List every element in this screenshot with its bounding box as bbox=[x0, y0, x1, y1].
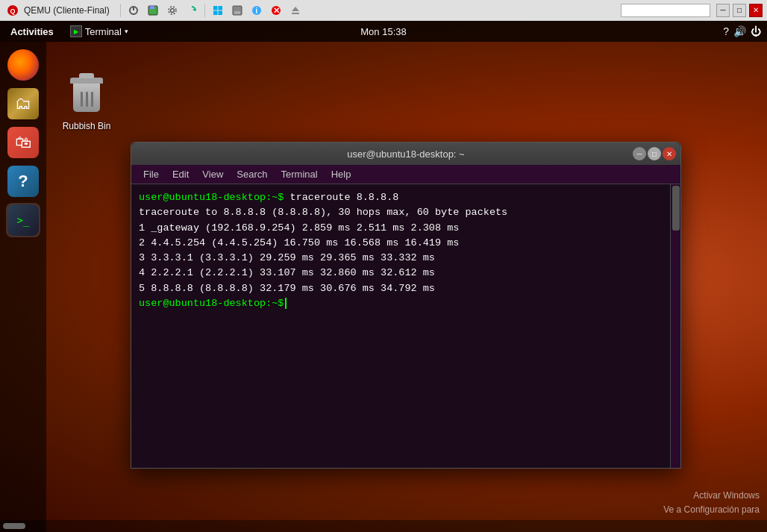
application-dock: 🗂 🛍 ? >_ bbox=[0, 42, 46, 532]
appstore-icon: 🛍 bbox=[7, 127, 39, 158]
taskbar-right-area: ? 🔊 ⏻ bbox=[723, 25, 767, 37]
qemu-minimize-button[interactable]: ─ bbox=[716, 4, 730, 17]
qemu-floppy-icon[interactable] bbox=[145, 2, 161, 19]
svg-rect-14 bbox=[234, 11, 240, 14]
bottom-scrollbar-bar[interactable] bbox=[0, 520, 767, 532]
menu-edit[interactable]: Edit bbox=[166, 167, 195, 181]
qemu-toolbar: Q QEMU (Cliente-Final) i ✕ bbox=[0, 0, 767, 21]
qemu-title: QEMU (Cliente-Final) bbox=[24, 5, 110, 16]
svg-rect-9 bbox=[213, 6, 218, 10]
qemu-gear-icon[interactable] bbox=[164, 2, 181, 19]
svg-rect-12 bbox=[218, 10, 222, 15]
output-4: 2 4.4.5.254 (4.4.5.254) 16.750 ms 16.568… bbox=[139, 237, 459, 248]
rubbish-bin-icon[interactable]: Rubbish Bin bbox=[57, 79, 116, 131]
watermark-line1: Activar Windows bbox=[663, 489, 760, 503]
files-icon: 🗂 bbox=[7, 88, 39, 119]
dock-terminal[interactable]: >_ bbox=[6, 203, 40, 237]
terminal-maximize-button[interactable]: □ bbox=[648, 147, 661, 160]
terminal-title: user@ubuntu18-desktop: ~ bbox=[131, 148, 680, 160]
qemu-logo: Q bbox=[4, 2, 21, 19]
output-3: 1 _gateway (192.168.9.254) 2.859 ms 2.51… bbox=[139, 222, 459, 234]
qemu-save-icon[interactable] bbox=[229, 2, 245, 19]
svg-marker-8 bbox=[192, 8, 195, 11]
dock-files[interactable]: 🗂 bbox=[6, 87, 40, 121]
terminal-dropdown-arrow: ▾ bbox=[125, 28, 128, 35]
prompt-1: user@ubuntu18-desktop:~$ bbox=[139, 192, 284, 203]
svg-text:Q: Q bbox=[10, 7, 15, 15]
qemu-eject-icon[interactable] bbox=[287, 2, 304, 19]
activate-windows-watermark: Activar Windows Ve a Configuración para bbox=[663, 489, 760, 517]
svg-point-6 bbox=[170, 8, 174, 12]
separator2 bbox=[204, 4, 205, 17]
output-6: 4 2.2.2.1 (2.2.2.1) 33.107 ms 32.860 ms … bbox=[139, 267, 435, 278]
qemu-restore-button[interactable]: □ bbox=[733, 4, 746, 17]
taskbar-clock[interactable]: Mon 15:38 bbox=[360, 26, 406, 37]
firefox-icon bbox=[7, 49, 39, 81]
activities-button[interactable]: Activities bbox=[0, 21, 64, 42]
cursor bbox=[285, 298, 292, 309]
ubuntu-taskbar: Activities ▶ Terminal ▾ Mon 15:38 ? 🔊 ⏻ bbox=[0, 21, 767, 42]
svg-rect-20 bbox=[292, 13, 299, 14]
terminal-line-6: 4 2.2.2.1 (2.2.2.1) 33.107 ms 32.860 ms … bbox=[139, 266, 673, 281]
bottom-scrollbar-thumb bbox=[3, 523, 25, 529]
trash-body bbox=[73, 84, 100, 112]
qemu-search-input[interactable] bbox=[621, 4, 710, 17]
terminal-line-1: user@ubuntu18-desktop:~$ traceroute 8.8.… bbox=[139, 190, 673, 205]
qemu-power-icon[interactable] bbox=[125, 2, 142, 19]
menu-search[interactable]: Search bbox=[231, 167, 273, 181]
trash-graphic bbox=[69, 79, 104, 118]
terminal-close-button[interactable]: ✕ bbox=[663, 147, 676, 160]
terminal-menu: File Edit View Search Terminal Help bbox=[131, 165, 680, 184]
qemu-windows-icon[interactable] bbox=[210, 2, 226, 19]
qemu-info-icon[interactable]: i bbox=[248, 2, 265, 19]
svg-text:✕: ✕ bbox=[272, 6, 279, 15]
qemu-close-button[interactable]: ✕ bbox=[749, 4, 763, 17]
rubbish-bin-label: Rubbish Bin bbox=[63, 121, 111, 131]
terminal-line-2: traceroute to 8.8.8.8 (8.8.8.8), 30 hops… bbox=[139, 205, 673, 220]
terminal-scroll-thumb bbox=[672, 186, 680, 231]
terminal-line-7: 5 8.8.8.8 (8.8.8.8) 32.179 ms 30.676 ms … bbox=[139, 281, 673, 296]
terminal-line-5: 3 3.3.3.1 (3.3.3.1) 29.259 ms 29.365 ms … bbox=[139, 251, 673, 266]
taskbar-power-icon[interactable]: ⏻ bbox=[751, 25, 761, 37]
menu-help[interactable]: Help bbox=[325, 167, 357, 181]
help-icon: ? bbox=[7, 166, 39, 197]
prompt-8: user@ubuntu18-desktop:~$ bbox=[139, 298, 284, 309]
svg-point-7 bbox=[169, 7, 176, 14]
trash-lines bbox=[81, 92, 93, 107]
svg-text:i: i bbox=[255, 7, 257, 15]
output-2: traceroute to 8.8.8.8 (8.8.8.8), 30 hops… bbox=[139, 207, 507, 218]
qemu-window-controls: ─ □ ✕ bbox=[716, 4, 763, 17]
menu-terminal[interactable]: Terminal bbox=[275, 167, 324, 181]
output-7: 5 8.8.8.8 (8.8.8.8) 32.179 ms 30.676 ms … bbox=[139, 283, 435, 294]
dock-appstore[interactable]: 🛍 bbox=[6, 125, 40, 160]
taskbar-question-icon[interactable]: ? bbox=[723, 25, 729, 37]
svg-marker-19 bbox=[292, 7, 299, 11]
terminal-line-8: user@ubuntu18-desktop:~$ bbox=[139, 296, 673, 311]
terminal-body[interactable]: user@ubuntu18-desktop:~$ traceroute 8.8.… bbox=[131, 184, 680, 468]
menu-view[interactable]: View bbox=[196, 167, 229, 181]
qemu-refresh-icon[interactable] bbox=[184, 2, 200, 19]
terminal-minimize-button[interactable]: ─ bbox=[633, 147, 646, 160]
terminal-titlebar: user@ubuntu18-desktop: ~ ─ □ ✕ bbox=[131, 143, 680, 165]
qemu-stop-icon[interactable]: ✕ bbox=[268, 2, 284, 19]
dock-firefox[interactable] bbox=[6, 48, 40, 82]
terminal-scrollbar[interactable] bbox=[670, 184, 680, 468]
watermark-line2: Ve a Configuración para bbox=[663, 503, 760, 517]
terminal-taskbar-button[interactable]: ▶ Terminal ▾ bbox=[64, 21, 134, 42]
output-5: 3 3.3.3.1 (3.3.3.1) 29.259 ms 29.365 ms … bbox=[139, 252, 435, 263]
cmd-1: traceroute 8.8.8.8 bbox=[284, 192, 398, 203]
menu-file[interactable]: File bbox=[137, 167, 165, 181]
terminal-window-controls: ─ □ ✕ bbox=[633, 147, 676, 160]
taskbar-sound-icon[interactable]: 🔊 bbox=[733, 25, 746, 37]
terminal-line-4: 2 4.4.5.254 (4.4.5.254) 16.750 ms 16.568… bbox=[139, 236, 673, 251]
dock-help[interactable]: ? bbox=[6, 164, 40, 198]
svg-rect-11 bbox=[213, 10, 218, 15]
terminal-taskbar-label: Terminal bbox=[85, 26, 122, 37]
terminal-line-3: 1 _gateway (192.168.9.254) 2.859 ms 2.51… bbox=[139, 221, 673, 236]
svg-rect-5 bbox=[150, 6, 154, 9]
terminal-dock-icon: >_ bbox=[7, 204, 39, 236]
svg-rect-10 bbox=[218, 6, 222, 10]
separator1 bbox=[120, 4, 121, 17]
terminal-window: user@ubuntu18-desktop: ~ ─ □ ✕ File Edit… bbox=[131, 142, 681, 469]
desktop-background: Activities ▶ Terminal ▾ Mon 15:38 ? 🔊 ⏻ … bbox=[0, 21, 767, 532]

-=-=-=-=-

# [Brief]
From the records above, pull every line that carries the word "thumb".

# [Output of the task]
bottom-scrollbar-thumb bbox=[3, 523, 25, 529]
terminal-scroll-thumb bbox=[672, 186, 680, 231]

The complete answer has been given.